Unless we go through an experience such as drought, not many people think about their water supply. However, if you own a Water Well, it is actually something that requires monitoring. You as the owner are held responsible for all parts of maintaining this water supply along with the plumbing. Luckily, there are a couple of ways to find out if your water well is starting to dry out, along with methods of rehabilitating it.
When Is It Too Late?
When you buy a property that features its own water well, it is often a complex task to find out if this well offers a source that is still viable when it comes to groundwater. There are two ways to determine whether this well is dry or not. Your first option is to check on the property records, to find out about the most current status associated with this water well. However, keep in mind that many property records are usually not up-to-date. The next option is to consult with a Well Water contractor. These professionals have the skills to identify any problems quickly as well as decommission or refill water wells in order to adhere to the state, federal, and local codes.

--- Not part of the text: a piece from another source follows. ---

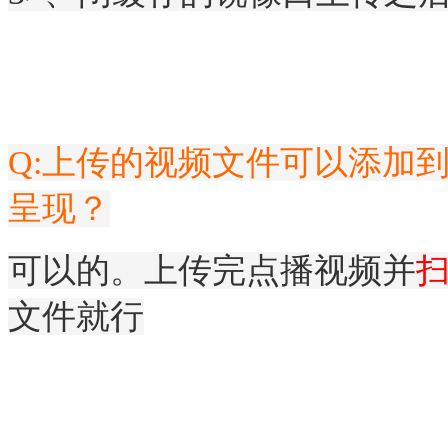
Q:上传的视频文件可以添加
呈现？
可以的。上传完点播视频并
文件就行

Signs Of A Water Well Drying Out
If you are already the owner of your own well and you start to experience issues, you need to look for any signs that indicate that the well is drying out. A common sign includes sputtering faucets, that may indicate that air has entered the water-pumps, which results in both water and air that flows out of your faucets. Consistent low-water pressure and water-pump cycling are signals that the well is drying out, along with a reduction in the quality of the water. When these wells begin drying out, deposits and sediment that collects in the bottom of the well will cause odd tasting or smelling water. The water will also appear murky or even muddy.
However, these indications might also be related to a storage tank, well pump, or wiring issue. You may want to consult with anyone else that uses this aquifer whether they are experiencing this same issue with their groundwater. If you think that the water well on your property is drying out, make sure you contact a reliable and professional Water Well contractor to assist you further.
How Does A Water Well Dry Out?
If the issue is not mechanical, then it mainly has to do with the overall lifespan associated with your water well. The majority of water wells generally last for 20 to 30 years. Mineral scale and sediment will accumulate over the years, which will cause a decrease in your water output.
What Are Your Options
If the water well on your property is drying out, there are a few options available. In some cases, the water level will drop which leaves the water pump (submersible) above the actual water line. The contractors that specialize in water well are able to relocate the pump into a deeper portion of your well when possible. If they are unable to go deeper, then in some cases the ground can be deepened inside the well. This process will involve digging further into the ground, with the hope that this aquifer can go deeper. If this process does not work, hydrofracking might be the next best option. Hydrofracking involves cleaning the well out and the creation of new fractures which helps to return the water back up to the surfaces.